Saint Joseph, maître de l'oraison

Que ceux qui ne trouveraient pas de maître pour leur enseigner l'oraison prennent pour maître ce glorieux saint Joseph, et ils ne s'égareront pas en chemin.

Sainte Thérèse d'Avila, Autobiographie VI, 7-8.


Dieu donne à d'autres Saints de nous secourir dans tel ou tel besoin ; mais le glorieux saint Joseph, je le sais par expérience, étend son pouvoir à tous. Notre Seigneur veut nous faire entendre par là que, de même qu'il lui fut soumis sur cette terre d'exil, reconnaissant en lui l'autorité d'un père nourricier et d'un gouverneur , de même, il se plaît encore à faire sa volonté dans le ciel, en exauçant toutes ses demandes.

Connaissant par une si longue expérience l'étonnant crédit de Saint Joseph auprès de Dieu, je voudrais persuader tout le monde de l'honorer d'un culte parti - culier. Jusqu' ici, j'ai toujours vu les personnes qui ont eu pour lui une dévotion vraie et soutenue par les oeuvres, faire des progrès dans la vertu : car ce céleste protecteur favorise d'une manière frappante l'avancement des personnes qui se recommandent à lui. Déjà, depuis plusieurs années, je lui demande, le jour de sa fête, une faveur particulière, et j'ai toujours vu mes désirs accomplis ...

Je conjure, pour l'amour de Dieu, ceux qui ne me croiraient pas, d'en faire l'épreuve ; ils verront, par expérience, combien il est avantageux de se recommander à ce glorieux Patriarche et de l'honorer d'un culte particulier.

Les personnes d'oraison, en particulier, devraient toujours s'attacher à lui ; car je ne sais comment on peut penser à la Reine des Anges au temps qu'elle vécut auprès de l'enfant Jésus, sans remercier saint Joseph de les avoir si efficacement aidés.

Que ceux qui ne trouveraient pas de maître pour leur enseigner l'oraison prennent pour maître ce glorieux saint, et ils ne s'égareront pas en chemin.

Sainte Thérèse d'Avila

L'oraison

Entrer en oraison

Trois mots clés pour entrer dans l’oraison : Corps, Cœur, Esprit.

Corps

Prendre le temps d’accueillir mon corps, de me poser.Trouver une position qui soit à la fois confortable pour que je n’ai pas à en changer toutes les deux minutes et en même temps qui me tienne éveiller. Mon corps, c’est moi, c’est ma capacité d’entrer en relation avec le cosmos, avec les autres, avec Dieu. La position de mon corps influence ma prière : je ne prie pas de la même manière si je suis assis, debout ou à genoux, si mes mains sont levées ou posées sur mes cuisses, … Accueillir mon corps pour qu’il m’aide à me recueillir, à me recentrer, à m’intérioriser. Être attentif à ma respiration peut être un bon moyen de m’apaiser et de m’intérioriser.

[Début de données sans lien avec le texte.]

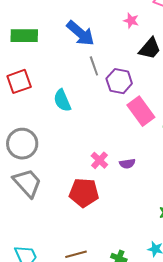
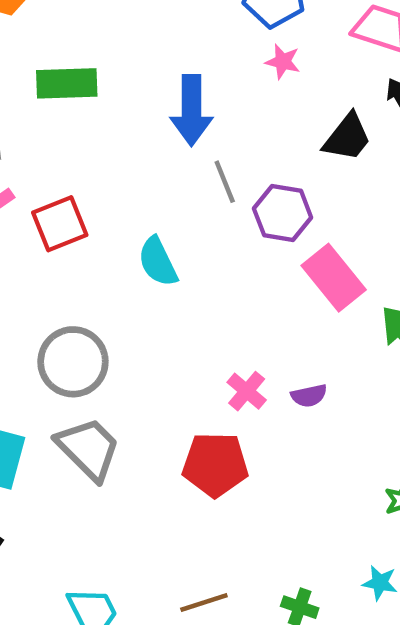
pink star: (131, 21) -> (283, 62), moved
blue arrow: (80, 33) -> (191, 110), turned 52
green rectangle: (24, 36) -> (67, 83), moved

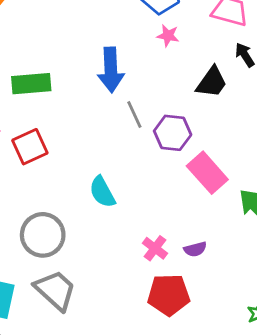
green rectangle: (67, 83) -> (31, 84), moved
cyan semicircle: (158, 262) -> (102, 192), moved
red pentagon: (215, 464) -> (169, 295), moved

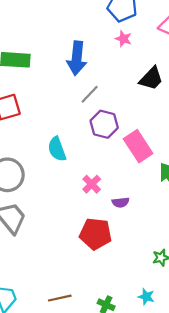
gray line: (134, 115) -> (90, 94), turned 60
purple hexagon: (173, 133) -> (104, 124), moved
pink cross: (155, 248) -> (92, 184), moved

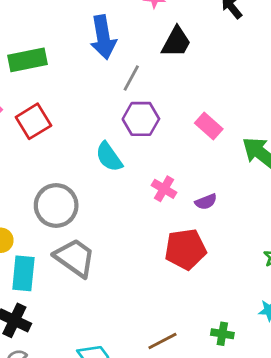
black trapezoid: (151, 79) -> (176, 42), moved
purple hexagon: (104, 124) -> (141, 119), moved
pink rectangle: (138, 146) -> (209, 126), size x0.7

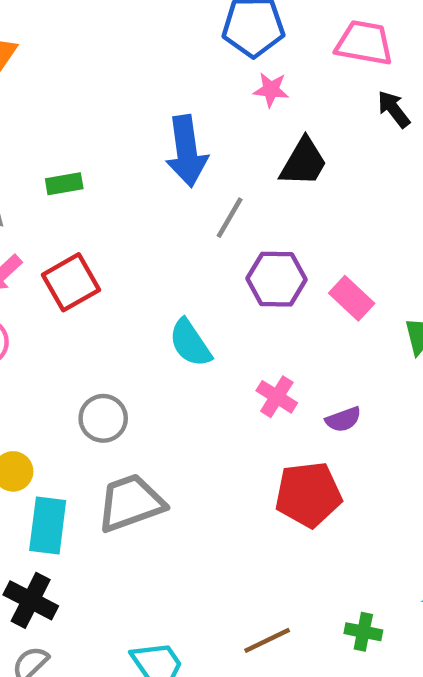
green rectangle: (27, 60) -> (64, 184), size x0.6
purple hexagon: (141, 119) -> (277, 279), moved
gray circle: (56, 205) -> (103, 418), size x0.7
gray trapezoid: (75, 258) -> (131, 503), turned -57

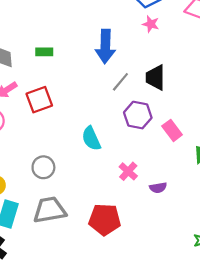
black trapezoid: (304, 162) -> (155, 78), moved, turned 140
red pentagon: (308, 494) -> (105, 220), moved

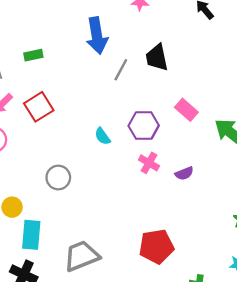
purple hexagon: (138, 115) -> (144, 126), moved
cyan semicircle: (91, 138) -> (102, 136), size x0.7
gray trapezoid: (50, 210) -> (82, 256), moved
red pentagon: (105, 220) -> (156, 246), moved

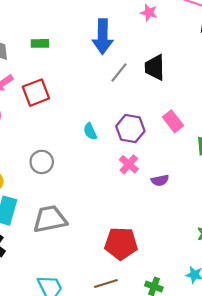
gray trapezoid: (82, 256) -> (50, 219), moved

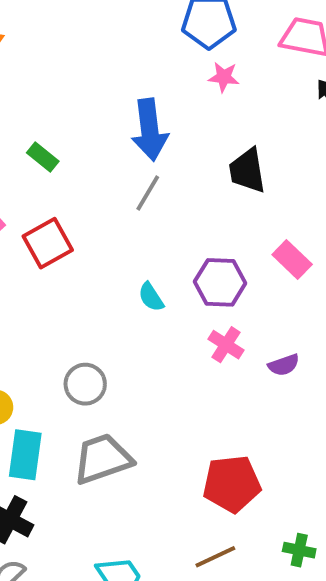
green rectangle: (40, 43) -> (43, 157), turned 48
gray line: (119, 73) -> (148, 193), moved
gray circle: (42, 162) -> (85, 384), moved

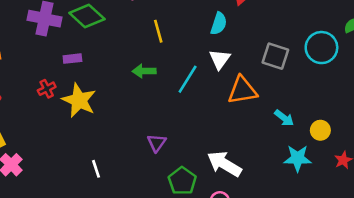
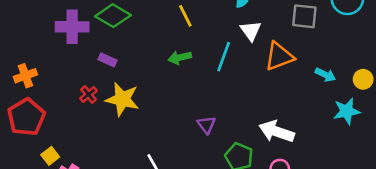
purple rectangle: (72, 59) -> (107, 60), turned 42

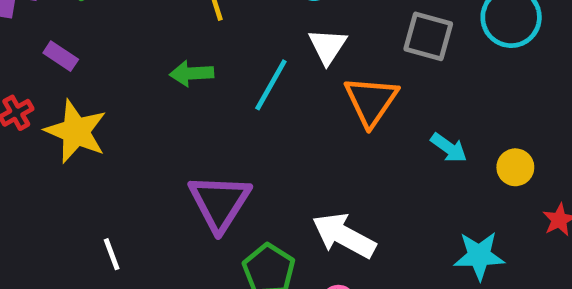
orange triangle: (279, 56) -> (371, 101), turned -44
cyan star: (347, 111) -> (479, 256), moved
purple triangle: (206, 125) -> (220, 202), size x1.8

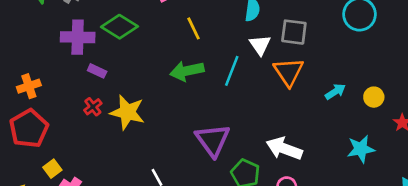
gray square: (428, 36) -> (294, 32), moved
purple rectangle: (61, 56) -> (97, 71), moved
green arrow: (192, 73) -> (187, 71), size x1.4
cyan arrow: (449, 148) -> (335, 92), turned -60

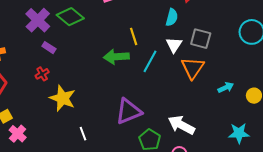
yellow line: (194, 28) -> (134, 36), moved
purple cross: (78, 37) -> (38, 20), turned 35
yellow star: (127, 112) -> (63, 98), moved
purple triangle: (213, 140) -> (129, 111), turned 36

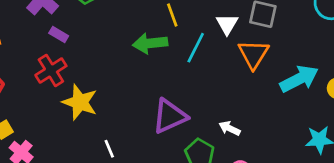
red cross: (42, 74) -> (51, 70), size x1.6
cyan arrow: (226, 88) -> (299, 79), size x1.8
white arrow: (181, 125) -> (230, 128), moved, size x0.6

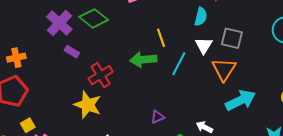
red cross: (51, 70) -> (101, 75), moved
cyan arrow: (299, 79) -> (241, 100), moved
purple triangle: (170, 116) -> (158, 117), size x0.5

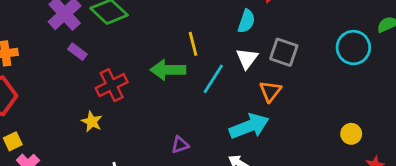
orange triangle: (224, 69) -> (270, 91), size x0.7
cyan arrow: (241, 100) -> (249, 126), moved
yellow star: (88, 105) -> (92, 122), size x0.6

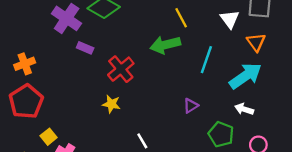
cyan line: (213, 79) -> (206, 60), moved

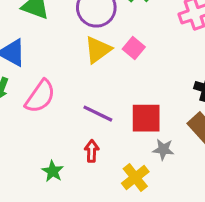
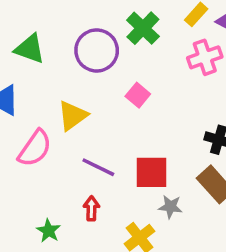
yellow triangle: (98, 50) -> (73, 116), moved

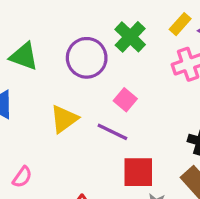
pink semicircle: (35, 148) -> (22, 177), moved, size x0.6
purple line: (98, 167) -> (112, 132), moved

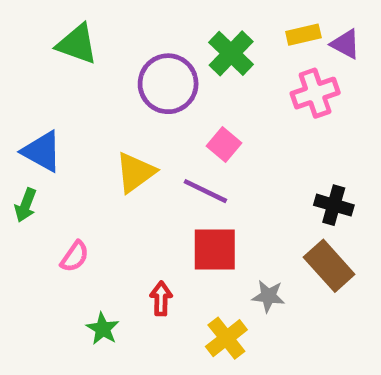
yellow rectangle: (180, 24) -> (303, 35), turned 35
green triangle: (24, 56) -> (77, 44), moved
red square: (138, 172) -> (215, 249), moved

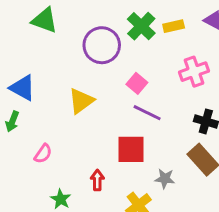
yellow rectangle: (303, 35) -> (174, 26), moved
pink cross: (315, 93) -> (194, 72), moved
purple line: (205, 191) -> (147, 113), moved

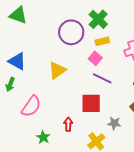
green triangle: (45, 20) -> (18, 15), moved
yellow rectangle: (174, 26) -> (102, 41), moved
pink semicircle: (43, 154) -> (31, 106), size x1.6

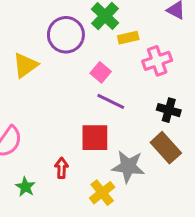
yellow rectangle: (102, 41) -> (128, 38), moved
yellow triangle: (57, 70) -> (25, 65), moved
gray star: (114, 123) -> (128, 167), size x1.6

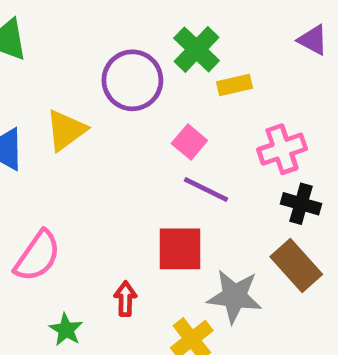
pink cross: (157, 61) -> (282, 149), moved

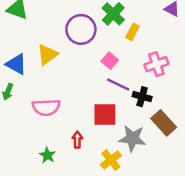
yellow rectangle: (235, 85) -> (132, 32), turned -49
black cross: (301, 204) -> (142, 97), moved
pink semicircle: (37, 256) -> (46, 107), moved, turned 52

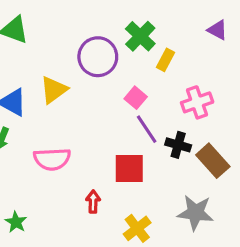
purple line: (118, 85) -> (147, 129), turned 30
brown rectangle: (164, 123) -> (213, 161), moved
gray star: (132, 138) -> (195, 213), moved
green star: (47, 155) -> (16, 222), moved

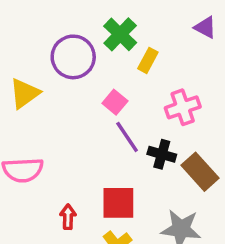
red square: (129, 169) -> (118, 203), moved

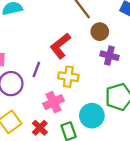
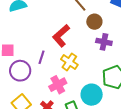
yellow cross: (68, 77) -> (69, 62), turned 30

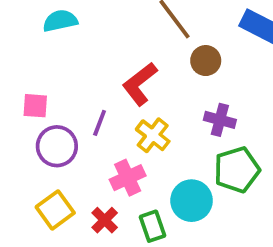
purple cross: (104, 42) -> (220, 120), moved

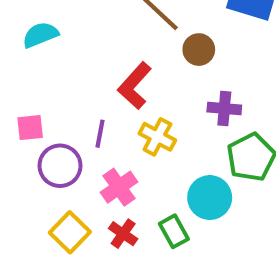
pink cross: (128, 178) -> (119, 187), moved

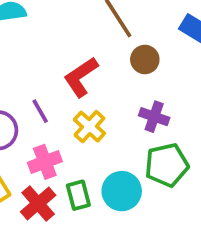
purple line: (100, 134) -> (40, 111), turned -55
green rectangle: (174, 231) -> (78, 195), moved
red cross: (123, 234) -> (38, 203), size x1.4

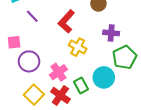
purple line: (40, 111) -> (32, 16), moved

« Ne savez-vous pas que vos corps sont le temple de l’Esprit Saint » (I Co 16,19).

Cœur

Nous ne rencontrons pas quelqu’un qu’avec notre intelligence, mais avec notre cœur. Le cœur, centre de mon affectivité, centre de mes décisions, lieu de mon véritable engagement. Prendre le temps de descendre dans mon cœur pour découvrir ce qui l’habite. Cela nous amène à prier à partir de notre réel, du concret de notre vie et de notre être et non pas à partir d’une idée préétablie de la prière et de son contenu. Partir de ce qui habite mon cœur pour le présenter au Seigneur, avec souplesse sans m’y enfermer. Le cœur, c’est le lieu de l’exercice de ma liberté. Qu’est-ce que je veux vraiment ? Qu’est-ce que je décide de vivre en cet instant ? Qu’est-ce que je cherche ? Décider dans mon cœur, en partant de mon réel (parfois pour m’en saisir, parfois pour m’en détacher), de ce que je veux vivre avec le Seigneur dans cette rencontre d’amitié.

Esprit

Nous ne savons pas prier comme il faut, nous avons besoin de l’œuvre de l’Esprit en nous pour prier vraiment. La prière est l’œuvre conjointe de l’homme et de Dieu. Prendre le temps de demander le don de l’Esprit Saint ; être des mendiants de l’Esprit Saint…

S’appuyer sur la Parole

Se rappeler que dans cette rencontre, je suis précédée par le Seigneur, par son amour, par sa Parole. Ma prière est comme une réponse à Dieu qui se dit en moi, en Jésus-Christ, Verbe Incarné. Cela nous permet de souligner le lien entre lecture de la Parole (Lectio Divina) et Oraison.

Je peux faire oraison, en murmurant dans mon cœur le nom de Jésus pour le laisser m’envahir tout entier et parvenir par grâce au silence intérieur.